### Your assignment
Return every line from the records below with the string "Fibu".

### Provided material
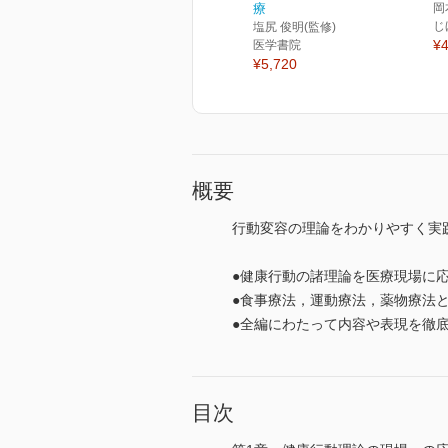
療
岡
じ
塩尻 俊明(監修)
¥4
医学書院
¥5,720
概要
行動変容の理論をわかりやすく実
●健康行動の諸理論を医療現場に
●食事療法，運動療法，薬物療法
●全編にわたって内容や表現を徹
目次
==
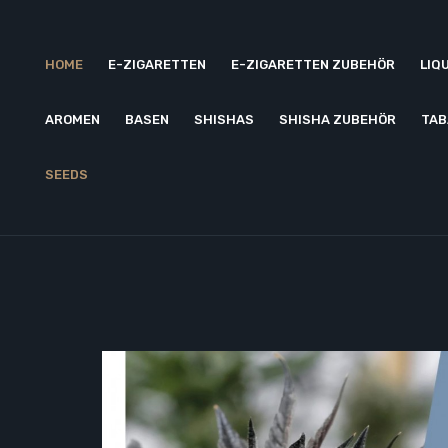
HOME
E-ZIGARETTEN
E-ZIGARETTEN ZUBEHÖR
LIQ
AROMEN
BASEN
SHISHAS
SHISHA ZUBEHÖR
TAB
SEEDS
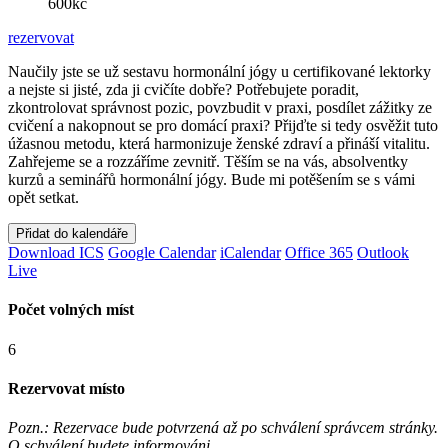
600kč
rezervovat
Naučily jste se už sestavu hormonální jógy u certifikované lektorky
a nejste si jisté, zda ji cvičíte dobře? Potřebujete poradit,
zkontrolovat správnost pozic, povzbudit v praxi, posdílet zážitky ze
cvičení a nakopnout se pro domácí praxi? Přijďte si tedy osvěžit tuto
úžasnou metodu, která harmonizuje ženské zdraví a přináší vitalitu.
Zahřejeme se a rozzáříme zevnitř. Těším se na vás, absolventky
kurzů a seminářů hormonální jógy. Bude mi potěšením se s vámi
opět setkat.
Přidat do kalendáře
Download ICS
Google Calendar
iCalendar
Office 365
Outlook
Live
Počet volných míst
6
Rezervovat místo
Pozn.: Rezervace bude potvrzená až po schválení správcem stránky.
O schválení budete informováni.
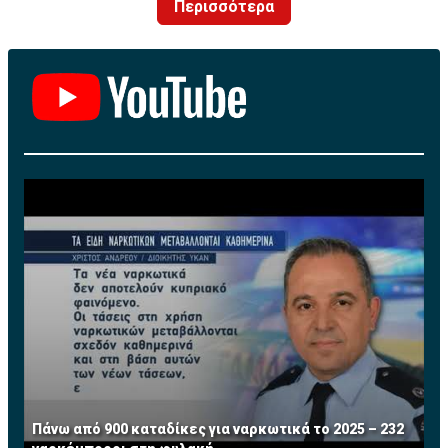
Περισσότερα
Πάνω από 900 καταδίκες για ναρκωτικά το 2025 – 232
...
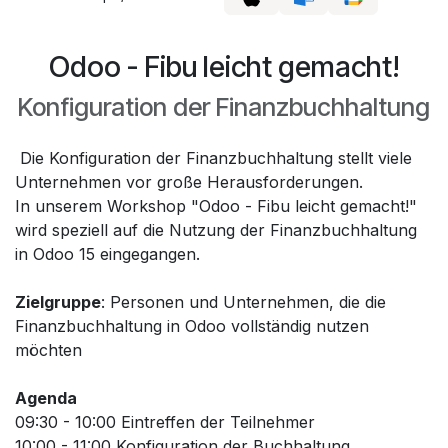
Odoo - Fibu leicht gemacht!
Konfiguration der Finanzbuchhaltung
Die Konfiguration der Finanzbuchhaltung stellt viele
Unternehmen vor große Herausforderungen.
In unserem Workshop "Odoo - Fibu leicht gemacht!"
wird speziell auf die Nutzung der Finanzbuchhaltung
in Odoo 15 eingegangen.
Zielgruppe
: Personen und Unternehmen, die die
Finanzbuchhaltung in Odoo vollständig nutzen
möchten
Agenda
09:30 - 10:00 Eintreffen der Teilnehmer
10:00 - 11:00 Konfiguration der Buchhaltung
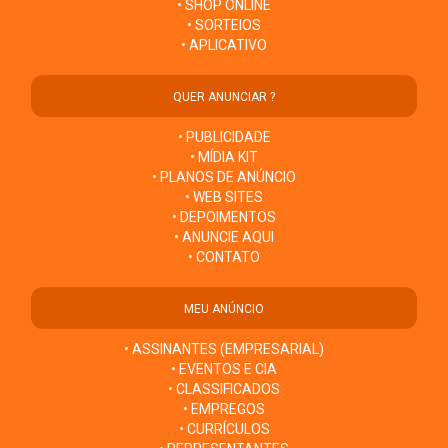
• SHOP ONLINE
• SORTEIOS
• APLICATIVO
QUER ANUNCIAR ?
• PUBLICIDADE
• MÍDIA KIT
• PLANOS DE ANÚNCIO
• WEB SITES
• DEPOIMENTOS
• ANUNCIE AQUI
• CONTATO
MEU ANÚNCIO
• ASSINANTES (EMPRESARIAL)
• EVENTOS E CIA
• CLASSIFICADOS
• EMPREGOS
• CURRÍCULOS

### Response
Odoo - Fibu leicht gemacht!
In unserem Workshop "Odoo - Fibu leicht gemacht!"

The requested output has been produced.